At the end of August I wrote “Q2 GDP – Nothing Good Happening Here” wherein I stated: “With GDP currently at 1.7%, as of the latest estimate, the decline in overall PCE, Goods, and Durable Goods, is very concerning about the next couple of quarters ahead. While the pick up in services spending (haircuts, accounting, legal, etc.) is currently keeping the current quarters GDP afloat – service related spending does not lead to substantially stronger economic output in the future. The real economic drivers are the manufacturing of goods, and unfortunately, that is where weakness is developing.” The recent release of the final estimate of Q2 GDP, and the September’s Durable Goods Report, confirmed that indeed the economy was far weaker than the headline releases, and media spin, suggested.
While the media quickly glossed over the surface of the report there were very important underlying variables that tell us much about the economy ahead. The first chart below shows the differences between the 1st and final estimate of 2nd quarter GDP.
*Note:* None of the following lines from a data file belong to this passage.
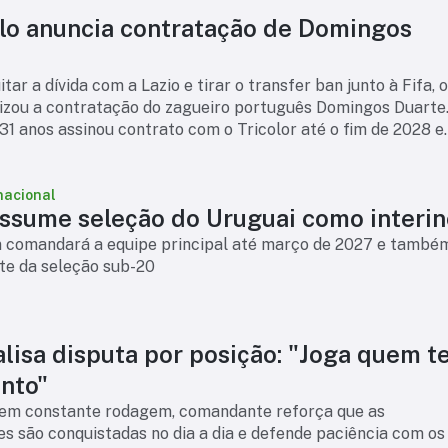
lo anuncia contratação de Domingos
tar a dívida com a Lazio e tirar o transfer ban junto à Fifa, 
lizou a contratação do zagueiro português Domingos Duarte
31 anos assinou contrato com o Tricolor até o fim de 2028 e
ser um reforço par
nacional
assume seleção do Uruguai como interin
n comandará a equipe principal até março de 2027 e també
nte da seleção sub-20
alisa disputa por posição: "Joga quem 
nto"
em constante rodagem, comandante reforça que as
s são conquistadas no dia a dia e defende paciência com os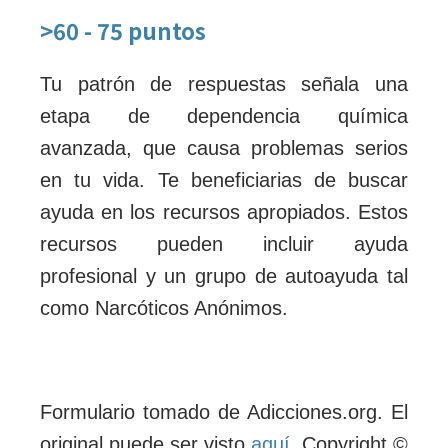
>60 - 75 puntos
Tu patrón de respuestas señala una
etapa de dependencia química
avanzada, que causa problemas serios
en tu vida. Te beneficiarias de buscar
ayuda en los recursos apropiados. Estos
recursos pueden incluir ayuda
profesional y un grupo de autoayuda tal
como
Narcóticos Anónimos
.
Formulario tomado de Adicciones.org. El
original puede ser visto
aquí
. Copyright ©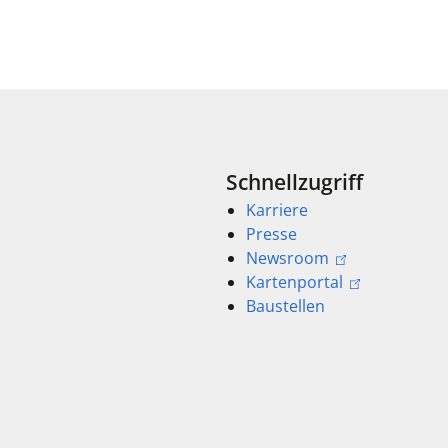
Schnellzugriff
Karriere
Presse
Newsroom
Kartenportal
Baustellen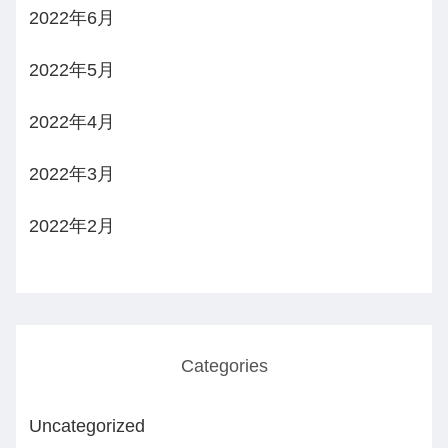
2022年6月
2022年5月
2022年4月
2022年3月
2022年2月
Categories
Uncategorized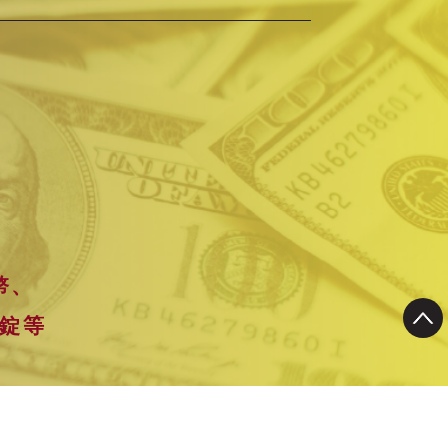
幣、
錠等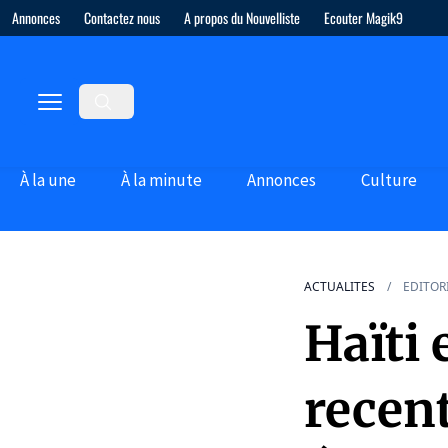
Annonces
Contactez nous
A propos du Nouvelliste
Ecouter Magik9
À la une
À la minute
Annonces
Culture
ACTUALITES
EDITOR
Haïti 
recent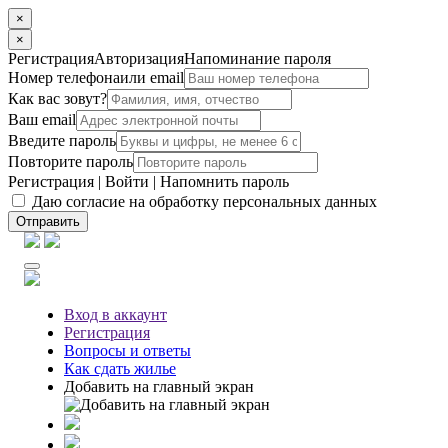
×
×
Регистрация
Авторизация
Напоминание пароля
Номер телефона
или email
Как вас зовут?
Ваш email
Введите пароль
Повторите пароль
Регистрация
|
Войти
|
Напомнить пароль
Даю согласие на обработку персональных данных
Отправить
Вход
в аккаунт
Регистрация
Вопросы
и ответы
Как сдать жилье
Добавить на главный экран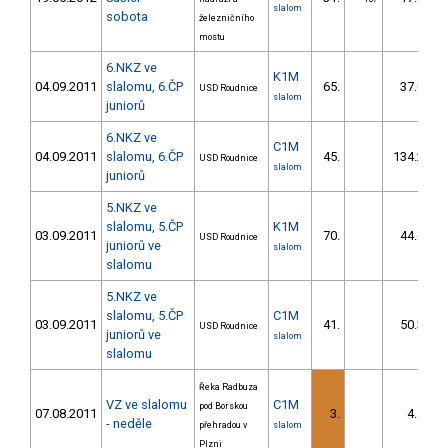
slalom
sobota
železničního
mostu
6.NKZ ve
K1M
04.09.2011
slalomu, 6.ČP
65.
37.03
USD Roudnice
slalom
juniorů
6.NKZ ve
C1M
04.09.2011
slalomu, 6.ČP
45.
134.28
USD Roudnice
slalom
juniorů
5.NKZ ve
slalomu, 5.ČP
K1M
03.09.2011
70.
44.65
USD Roudnice
juniorů ve
slalom
slalomu
5.NKZ ve
slalomu, 5.ČP
C1M
03.09.2011
41.
50.31
USD Roudnice
juniorů ve
slalom
slalomu
Řeka Radbuza
VZ ve slalomu
C1M
pod Borskou
07.08.2011
3.
4.15
- neděle
přehradou v
slalom
Plzni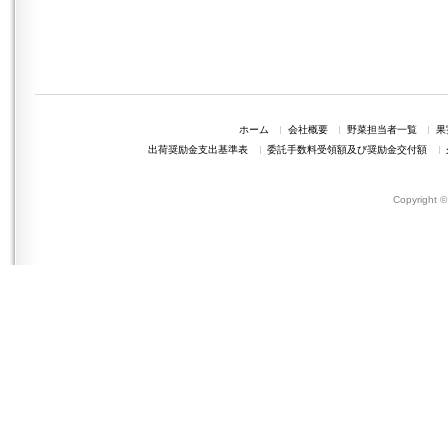
ホーム
会社概要
野菜担当者一覧
果
出荷奨励金支出基準表
委託手数料受領額及び奨励金交付額
Copyright 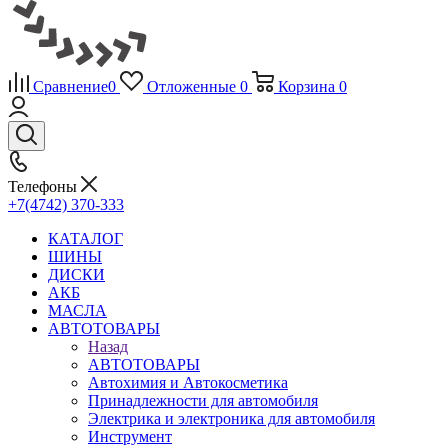
Сравнение
0
Отложенные
0
Корзина
0
Телефоны
+7(4742) 370-333
КАТАЛОГ
ШИНЫ
ДИСКИ
АКБ
МАСЛА
АВТОТОВАРЫ
Назад
АВТОТОВАРЫ
Автохимия и Автокосметика
Принадлежности для автомобиля
Электрика и электроника для автомобиля
Инструмент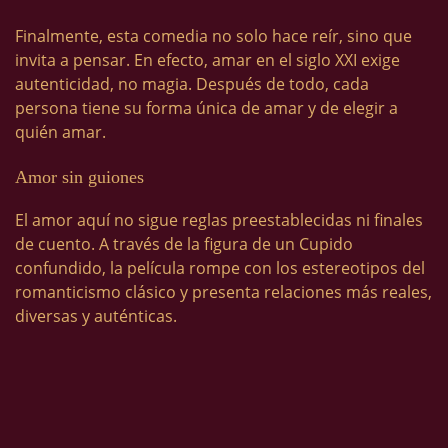
Finalmente, esta comedia no solo hace reír, sino que
invita a pensar. En efecto, amar en el siglo XXI exige
autenticidad, no magia. Después de todo, cada
persona tiene su forma única de amar y de elegir a
quién amar.
Amor sin guiones
El amor aquí no sigue reglas preestablecidas ni finales
de cuento. A través de la figura de un Cupido
confundido, la película rompe con los estereotipos del
romanticismo clásico y presenta relaciones más reales,
diversas y auténticas.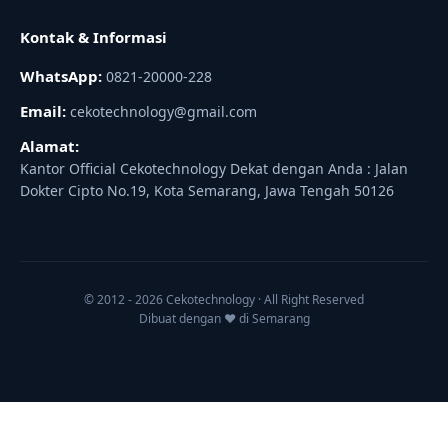
Kontak & Informasi
WhatsApp:
0821-20000-228
Email:
cekotechnology@gmail.com
Alamat:
Kantor Official Cekotechnology Dekat dengan Anda : Jalan
Dokter Cipto No.19, Kota Semarang, Jawa Tengah 50126
© 2012 - 2026 Cekotechnology · All Right Reserved
Dibuat dengan ♥ di Semarang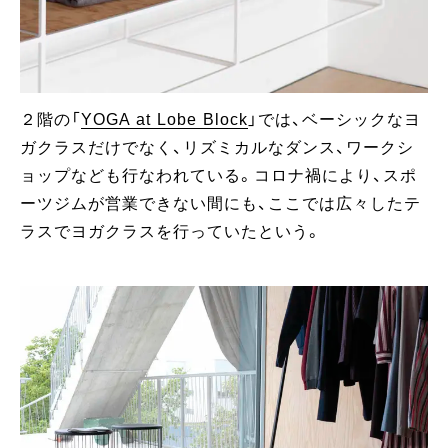
２階の「
YOGA at Lobe Block
」では、ベーシックなヨ
ガクラスだけでなく、リズミカルなダンス、ワークシ
ョップなども行なわれている。コロナ禍により、スポ
ーツジムが営業できない間にも、ここでは広々したテ
ラスでヨガクラスを行っていたという。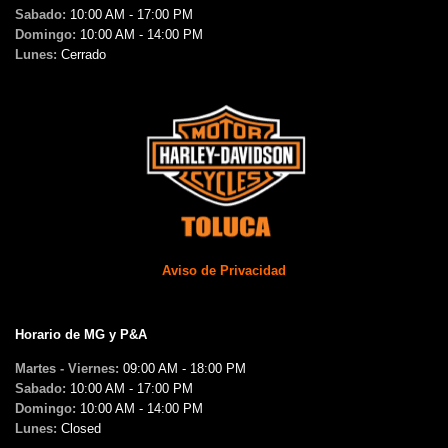
Sabado:
10:00 AM - 17:00 PM
Domingo:
10:00 AM - 14:00 PM
Lunes:
Cerrado
Aviso de Privacidad
Horario de MG y P&A
Martes - Viernes:
09:00 AM - 18:00 PM
Sabado:
10:00 AM - 17:00 PM
Domingo:
10:00 AM - 14:00 PM
Lunes:
Closed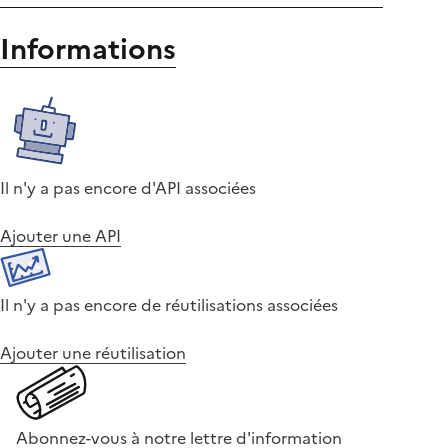
Informations
Il n'y a pas encore d'API associées
Ajouter une API
Il n'y a pas encore de réutilisations associées
Ajouter une réutilisation
Abonnez-vous à notre lettre d'information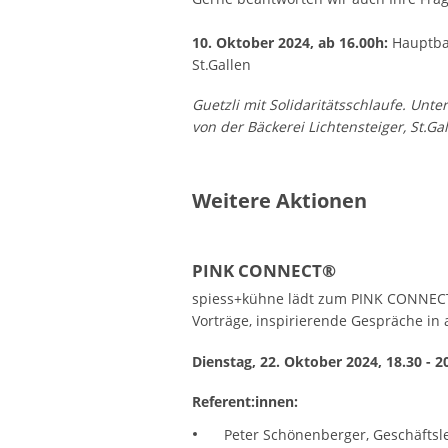
10. Oktober 2024, ab 16.00h:
Hauptba
St.Gallen
Guetzli mit Solidaritätsschlaufe. Unter
von der Bäckerei Lichtensteiger, St.Ga
Weitere Aktionen
PINK CONNECT®
spiess+kühne lädt zum PINK CONNECT®-
Vorträge, inspirierende Gespräche i
Dienstag, 22. Oktober 2024, 18.30 - 2
Referent:innen:
Peter Schönenberger, Geschäftsl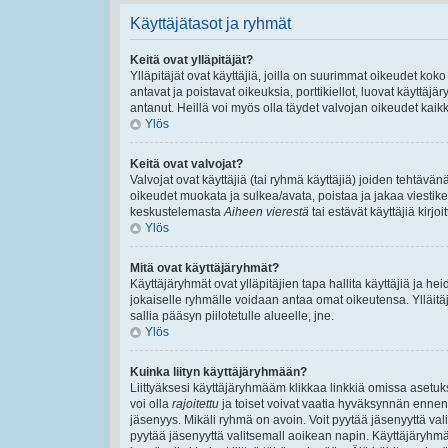
Käyttäjätasot ja ryhmät
Keitä ovat ylläpitäjät?
Ylläpitäjät ovat käyttäjiä, joilla on suurimmat oikeudet ko
antavat ja poistavat oikeuksia, porttikiellot, luovat käyttäj
antanut. Heillä voi myös olla täydet valvojan oikeudet kaikki
Ylös
Keitä ovat valvojat?
Valvojat ovat käyttäjiä (tai ryhmä käyttäjiä) joiden tehtäv
oikeudet muokata ja sulkea/avata, poistaa ja jakaa viestiket
keskustelemasta
Aiheen vierestä
tai estävät käyttäjiä kirj
Ylös
Mitä ovat käyttäjäryhmät?
Käyttäjäryhmät ovat ylläpitäjien tapa hallita käyttäjiä ja 
jokaiselle ryhmälle voidaan antaa omat oikeutensa. Ylläitäjä
sallia pääsyn piilotetulle alueelle, jne.
Ylös
Kuinka liityn käyttäjäryhmään?
Liittyäksesi käyttäjäryhmääm klikkaa linkkiä omissa asetuks
voi olla
rajoitettu
ja toiset voivat vaatia hyväksynnän ennen lii
jäsenyys. Mikäli ryhmä on avoin. Voit pyytää jäsenyyttä va
pyytää jäsenyyttä valitsemall aoikean napin. Käyttäjäryhm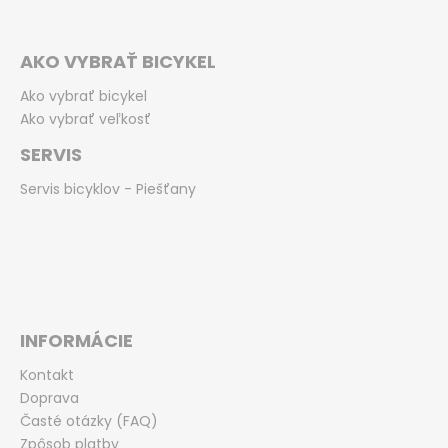
AKO VYBRAŤ BICYKEL
Ako vybrať bicykel
Ako vybrať veľkosť
SERVIS
Servis bicyklov - Piešťany
INFORMÁCIE
Kontakt
Doprava
Časté otázky (FAQ)
Zpôsob platby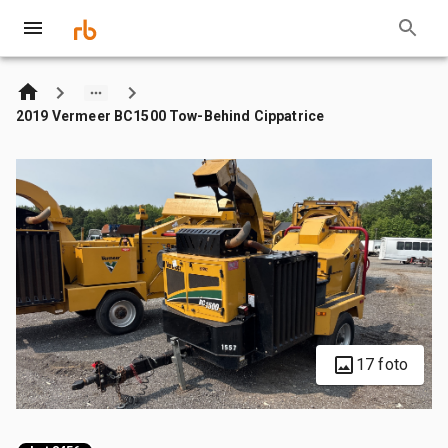
2019 Vermeer BC1500 Tow-Behind Cippatrice
17 foto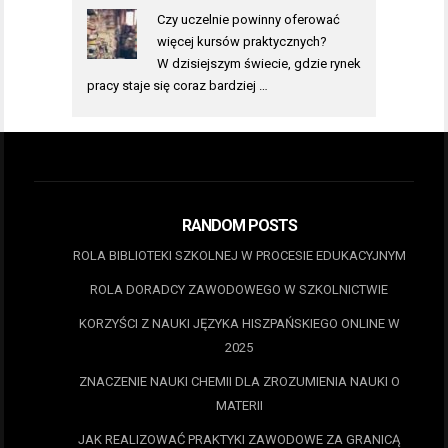
Czy uczelnie powinny oferować
więcej kursów praktycznych?
W dzisiejszym świecie, gdzie rynek
pracy staje się coraz bardziej …
RANDOM POSTS
ROLA BIBLIOTEKI SZKOLNEJ W PROCESIE EDUKACYJNYM
ROLA DORADCY ZAWODOWEGO W SZKOLNICTWIE
KORZYŚCI Z NAUKI JĘZYKA HISZPAŃSKIEGO ONLINE W
2025
ZNACZENIE NAUKI CHEMII DLA ZROZUMIENIA NAUKI O
MATERII
JAK REALIZOWAĆ PRAKTYKI ZAWODOWE ZA GRANICĄ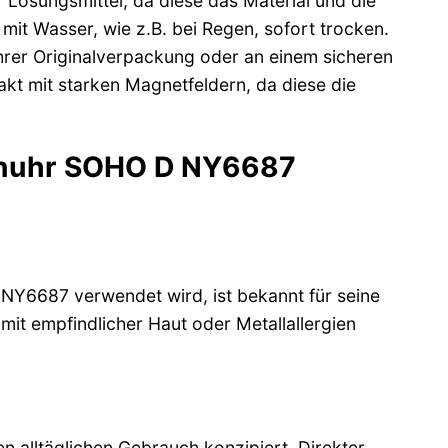
 Lösungsmittel, da diese das Material und die
it Wasser, wie z.B. bei Regen, sofort trocken.
 ihrer Originalverpackung oder an einem sicheren
akt mit starken Magnetfeldern, da diese die
menuhr SOHO D NY6687
NY6687 verwendet wird, ist bekannt für seine
 mit empfindlicher Haut oder Metallallergien
 alltäglichen Gebrauch konzipiert. Direkter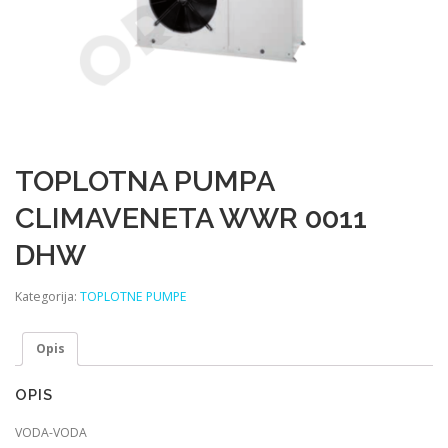
TOPLOTNA PUMPA
CLIMAVENETA WWR 0011
DHW
Kategorija:
TOPLOTNE PUMPE
Opis
OPIS
VODA-VODA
I have put the basic formula of the GDP calculation at the top of the chart and circled the relevant segments. The revisions between the first and final estimates of 2Q GDP showed that personal consumption expenditures (PCE) was just $0.5 billion stronger than originally estimated. However, this reflects a sharp downward revision of 90% from the 2nd estimate which had shown a $4.9 billion increase. PCE is extremely important as it accounts for nearly 3/4ths of the entire GDP calculation. These final estimates fall in line with recent discussions about the slate of economic reports which have shown consistent signs of weakness. The purchases of Goods declined by $3.4 billion from the first estimate while durable goods, those lasting more than 3 years, were revised down by 19% to $2.5 billion. Non-durable goods shrank by $4.9 billion as consumers curbed spending on apparel, food and electronics. The saving grace, which pushed GDP from 1.5% to 1.7% previously, was the surge in spending on services which had surged by $7.7 billion. That surge had been a “head scratcher” considering the weakness seen in other reports. That overestimation was corrected in the final estimate of 2Q GDP as it was slashed by 52% to just $3.7 billion.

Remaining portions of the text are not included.